#### Task objective:
Using the material below, work out how many lines contain "need". Only the number is wanted.

..........

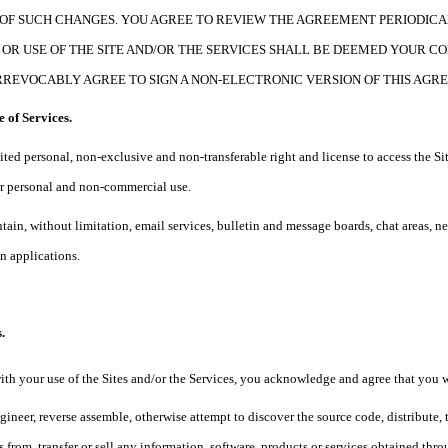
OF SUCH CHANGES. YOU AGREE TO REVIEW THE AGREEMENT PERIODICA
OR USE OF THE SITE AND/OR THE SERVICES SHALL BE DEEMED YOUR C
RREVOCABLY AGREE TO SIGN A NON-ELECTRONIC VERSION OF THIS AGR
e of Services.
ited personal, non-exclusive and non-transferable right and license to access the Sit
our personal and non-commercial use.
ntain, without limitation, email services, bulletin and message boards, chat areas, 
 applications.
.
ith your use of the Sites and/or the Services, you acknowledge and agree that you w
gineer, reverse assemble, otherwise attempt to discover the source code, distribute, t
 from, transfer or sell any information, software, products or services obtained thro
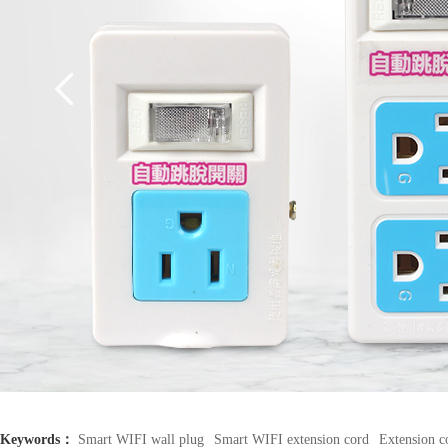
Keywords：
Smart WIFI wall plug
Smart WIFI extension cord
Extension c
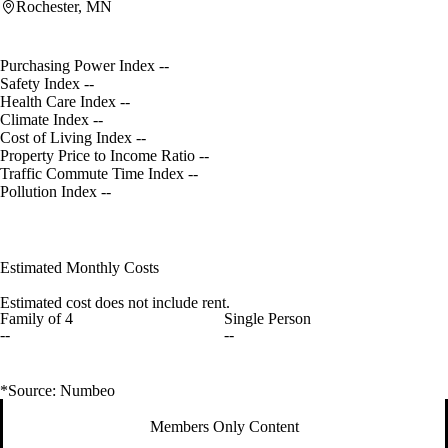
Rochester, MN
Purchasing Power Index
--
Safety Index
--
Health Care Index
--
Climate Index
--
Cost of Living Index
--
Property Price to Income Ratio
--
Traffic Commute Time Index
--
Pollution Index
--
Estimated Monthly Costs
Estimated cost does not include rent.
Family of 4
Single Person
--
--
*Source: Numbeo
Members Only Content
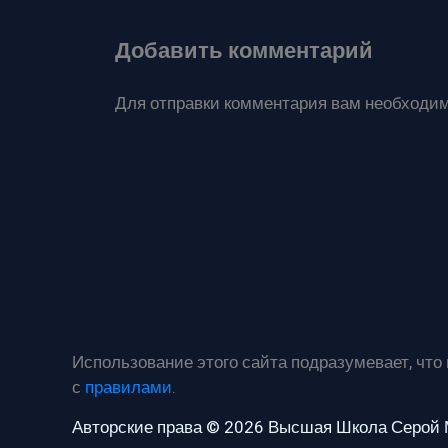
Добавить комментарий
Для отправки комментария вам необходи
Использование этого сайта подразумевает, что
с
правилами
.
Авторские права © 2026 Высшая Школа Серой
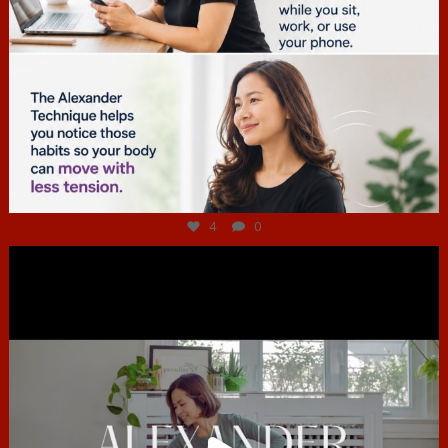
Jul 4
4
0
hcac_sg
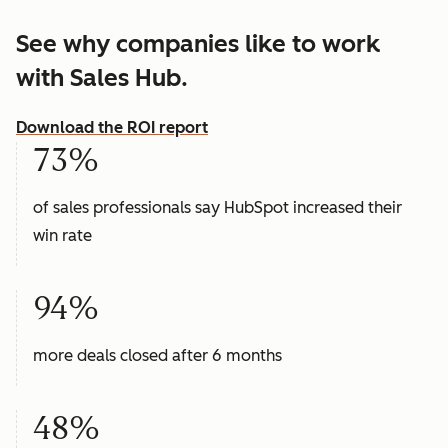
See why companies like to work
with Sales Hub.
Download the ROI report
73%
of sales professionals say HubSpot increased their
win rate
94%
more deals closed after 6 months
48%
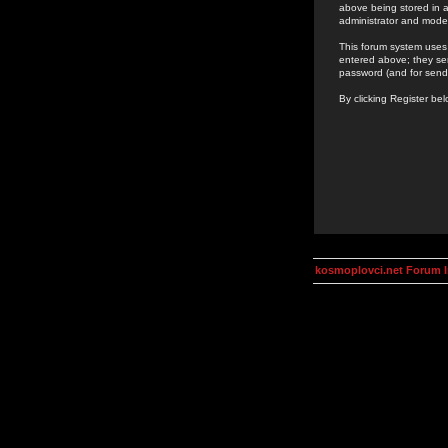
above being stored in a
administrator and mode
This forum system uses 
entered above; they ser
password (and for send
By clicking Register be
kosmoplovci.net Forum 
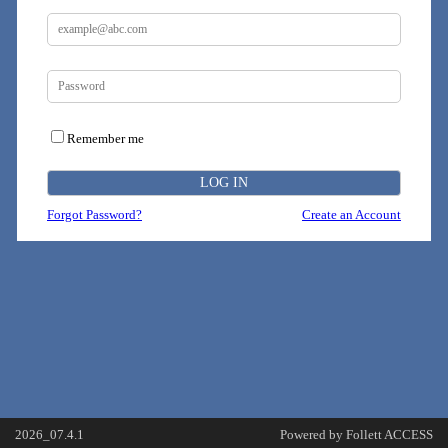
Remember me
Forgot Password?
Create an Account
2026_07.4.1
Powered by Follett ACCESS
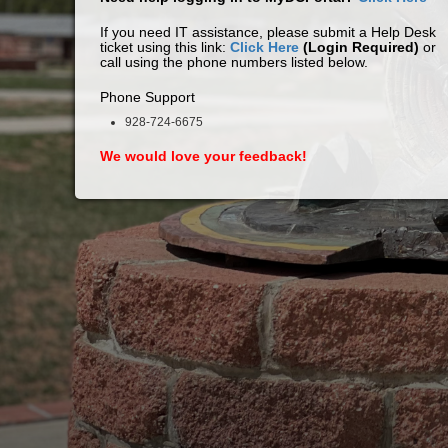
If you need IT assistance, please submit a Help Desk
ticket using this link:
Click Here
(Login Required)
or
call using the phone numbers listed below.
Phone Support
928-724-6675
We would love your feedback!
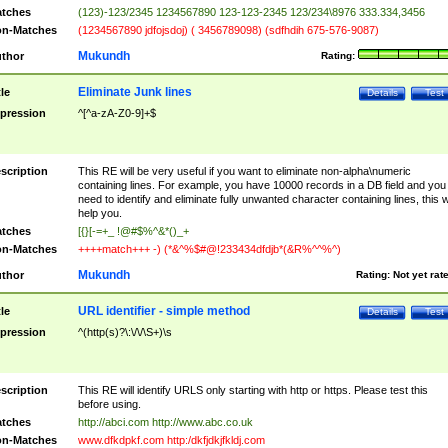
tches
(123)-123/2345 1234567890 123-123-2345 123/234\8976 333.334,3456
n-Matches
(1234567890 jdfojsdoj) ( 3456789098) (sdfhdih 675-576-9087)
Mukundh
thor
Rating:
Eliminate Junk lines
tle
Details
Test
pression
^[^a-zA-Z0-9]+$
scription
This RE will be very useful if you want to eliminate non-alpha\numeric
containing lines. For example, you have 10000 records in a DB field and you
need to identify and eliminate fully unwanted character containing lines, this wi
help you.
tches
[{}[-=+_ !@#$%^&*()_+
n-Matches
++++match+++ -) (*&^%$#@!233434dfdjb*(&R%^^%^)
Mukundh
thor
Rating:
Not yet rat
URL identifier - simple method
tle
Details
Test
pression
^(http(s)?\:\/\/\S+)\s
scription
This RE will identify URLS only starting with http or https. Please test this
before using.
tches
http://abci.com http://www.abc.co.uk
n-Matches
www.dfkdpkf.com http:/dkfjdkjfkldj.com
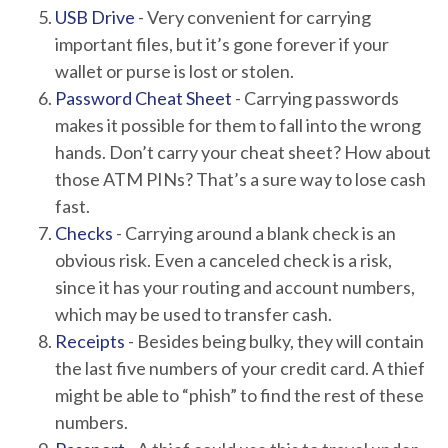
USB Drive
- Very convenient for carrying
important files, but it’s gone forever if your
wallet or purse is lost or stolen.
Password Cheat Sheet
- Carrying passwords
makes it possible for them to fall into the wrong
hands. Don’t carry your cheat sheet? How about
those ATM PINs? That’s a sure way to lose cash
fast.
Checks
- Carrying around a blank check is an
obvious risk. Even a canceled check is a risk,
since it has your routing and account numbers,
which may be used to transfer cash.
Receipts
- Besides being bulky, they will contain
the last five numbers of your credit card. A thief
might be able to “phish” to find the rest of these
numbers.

..........

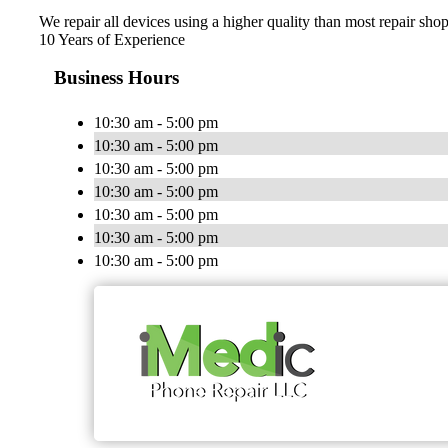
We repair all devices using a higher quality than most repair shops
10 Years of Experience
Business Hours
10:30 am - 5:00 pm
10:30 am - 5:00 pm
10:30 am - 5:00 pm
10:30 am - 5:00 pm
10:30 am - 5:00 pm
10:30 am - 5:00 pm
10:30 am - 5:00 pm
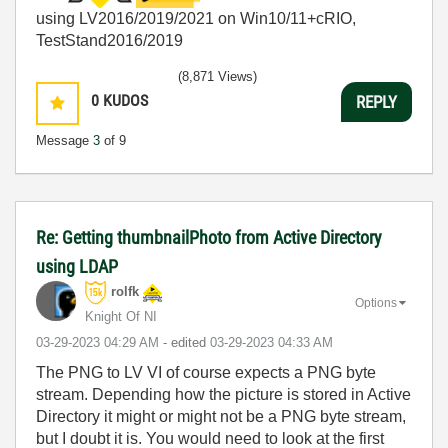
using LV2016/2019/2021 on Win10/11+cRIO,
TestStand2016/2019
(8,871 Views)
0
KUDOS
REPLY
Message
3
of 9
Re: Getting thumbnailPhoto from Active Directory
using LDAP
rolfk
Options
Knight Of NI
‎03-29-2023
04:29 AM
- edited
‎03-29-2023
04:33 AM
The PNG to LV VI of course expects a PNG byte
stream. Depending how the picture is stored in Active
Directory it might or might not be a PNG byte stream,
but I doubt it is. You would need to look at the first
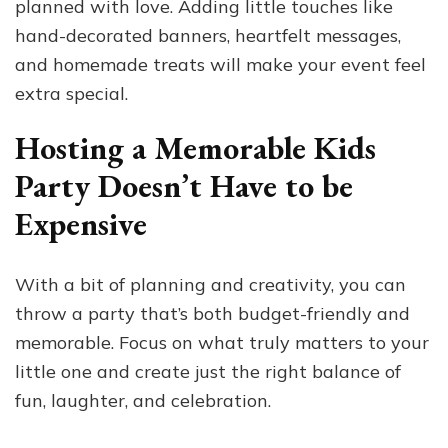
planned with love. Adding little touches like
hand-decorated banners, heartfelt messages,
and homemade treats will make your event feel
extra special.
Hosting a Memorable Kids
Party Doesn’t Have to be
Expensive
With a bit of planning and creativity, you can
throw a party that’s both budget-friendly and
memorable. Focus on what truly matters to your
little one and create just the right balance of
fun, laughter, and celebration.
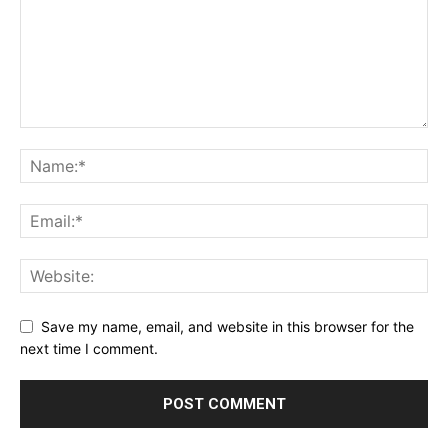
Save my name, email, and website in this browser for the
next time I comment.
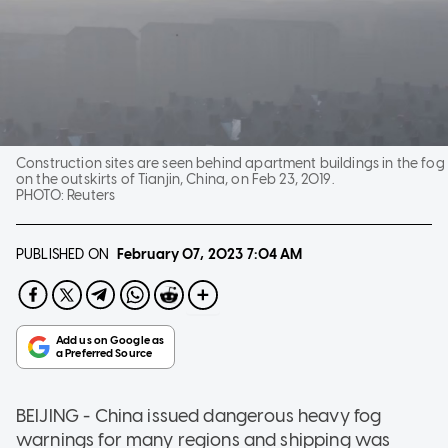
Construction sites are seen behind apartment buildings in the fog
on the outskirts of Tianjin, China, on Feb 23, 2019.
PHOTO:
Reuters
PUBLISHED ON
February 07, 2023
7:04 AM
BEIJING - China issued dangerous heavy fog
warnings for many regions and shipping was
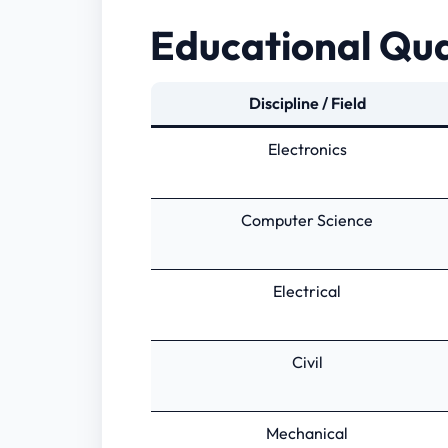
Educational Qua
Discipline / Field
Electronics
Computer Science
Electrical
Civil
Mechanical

..........

#### Result for this task:
3